Per arrivare a questo?
Manca una legislazione. Non mi riferisco solo all’Italia dove non c’è proprio. Ma a una legislazione comune a tutti i Paesi, almeno in Europa, che sia molto restrittiva. Come quella presente nel Regno Unito. Il fenomeno del turismo procreativo si contrasta con le leggi. C’è una propaganda che vuol far credere che siano soprattutto le coppie Arcobaleno a ricorrere a questo tipo di maternità ma non è vero. In gran parte sono coppie eterosessuali. In ogni caso oggi non possiamo far finta di non vedere che la nostra comunità è espressione di componenti diverse.
Hai intervistato un donatore di gameti e ne hai parlato in un articolo su La lettura del Corriere della Sera nel 2020: che cosa ti ha dato quell’incontro?
Una prospettiva diversa. Partorire è una cosa ancora femminile e su questo non ci piove. Ma, come dicevo prima, il concetto di maternità sta cambiando. Dovesse mai verificarsi in futuro l’ipotesi di embrioni che crescano in un utero artificiale cosa succederebbe? Verrebbero a mancare anche la paternità e la maternità in senso biologico. Dobbiamo tracciare delle linee di confine inviolabili sin da ora.
Che cosa è inviolabile?
La qualità delle relazioni fra le persone. Ci devono essere amore e vicinanza. Io non nego il fatto cruciale del parto, che appartiene alla donna. E’ un’esperienza unica ma non ti rende una madre. Tanto che ci sono madri che partoriscono e lasciano i figli in adozione. Se ci mettiamo in una logica di relazione ci apriamo invece a un sistema di condivisione già esistente in altre culture. Alla coralità di famiglie non mononucleari. Senza l’ossessione della genitorialità.
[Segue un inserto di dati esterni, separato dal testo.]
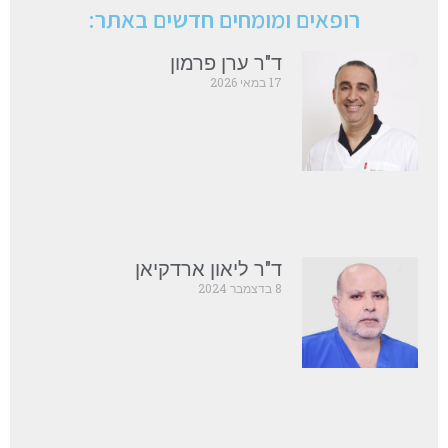
רופאים ומומחים חדשים באתר:
ד"ר ערן פרמון
17 במאי 2026
ד"ר ליאון ארדקיאן
8 בדצמבר 2024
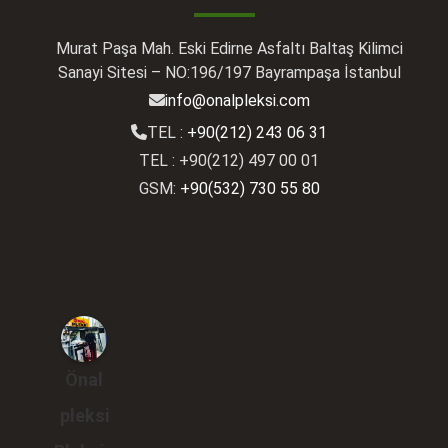
Murat Paşa Mah. Eski Edirne Asfaltı Baltaş Kilimci
Sanayi Sitesi – NO:196/197 Bayrampaşa İstanbul
info@onalpleksi.com
TEL :
+90(212) 243 06 31
TEL : +90(212) 497 00 01
GSM:
+90(532) 730 55 80
Önal
pleksi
La gestazione per altri secondo te può andare a svantaggio della pratica dell’adozione?
È una considerazione da fare. Andrebbe incentivata anche la pratica dell’adozione. Entrambe, gestazione per altri e adozione, prevedono un esborso di soldi non indifferente. Personalmente, se non avessi potuto avere figli, credo avrei adottato. Ma ci sono persone che non sono in grado di farsi carico delle problematiche dovute a un’adozione. Chi adotta eredita una serie di problemi davanti ai quali può anche dire: non ce la faccio.
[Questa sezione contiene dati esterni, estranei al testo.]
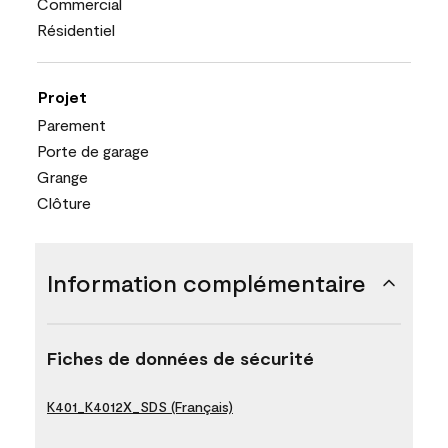
Commercial
Résidentiel
Projet
Parement
Porte de garage
Grange
Clôture
Information complémentaire
Fiches de données de sécurité
K401_K4012X_SDS (Français)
Torniamo alla domanda inziale: ti sei mai chiesta quali sarebbero state le tue emozioni durante un parto per altri?
Difficile rispondere. Gravidanza e parto sono esperienze molto personali. Possono essere traumatiche e di rifiuto anche nel caso di un figlio geneticamente tuo. Per lo stesso motivo una portatrice potrebbe invece desiderare di tenere quel neonato generato con ovulo e gamete altrui. Questa sua libertà dovrebbe valere ed essere contemplata fino all’ultimo.
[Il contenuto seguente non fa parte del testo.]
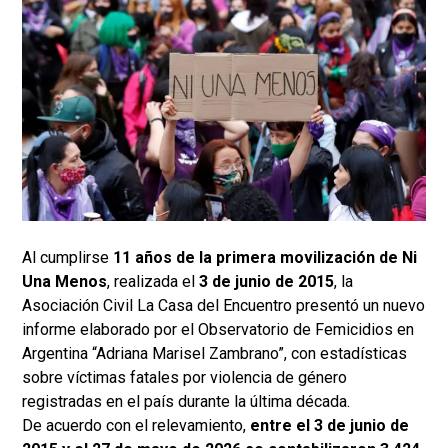
Al cumplirse
11 años de la primera movilización de Ni
Una Menos
, realizada el
3 de junio de 2015
, la
Asociación Civil La Casa del Encuentro presentó un nuevo
informe elaborado por el Observatorio de Femicidios en
Argentina “Adriana Marisel Zambrano”, con estadísticas
sobre víctimas fatales por violencia de género
registradas en el país durante la última década.
De acuerdo con el relevamiento,
entre el 3 de junio de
E i genitori intenzionali a quel punto che farebbero, dopo aver firmato contratti e pagato le spese?
È un rischio che dovrebbero accettare.
Prima di chiudere l’intervista Alessandra aggiunge un’ulteriore riflessione: "Stiamo facendo i conti senza l’oste. Bisognerebbe far parlare i bambini che sono nati con la Gpa. Sia in famiglie etero che omo. Diverse famiglie Arcobaleno ci mostrano ogni giorno che questi bambini stanno bene perché sono amati. Non esistono solo i diritti dei genitori ma anche quelli dei figli. Spesso noi dimentichiamo questo aspetto".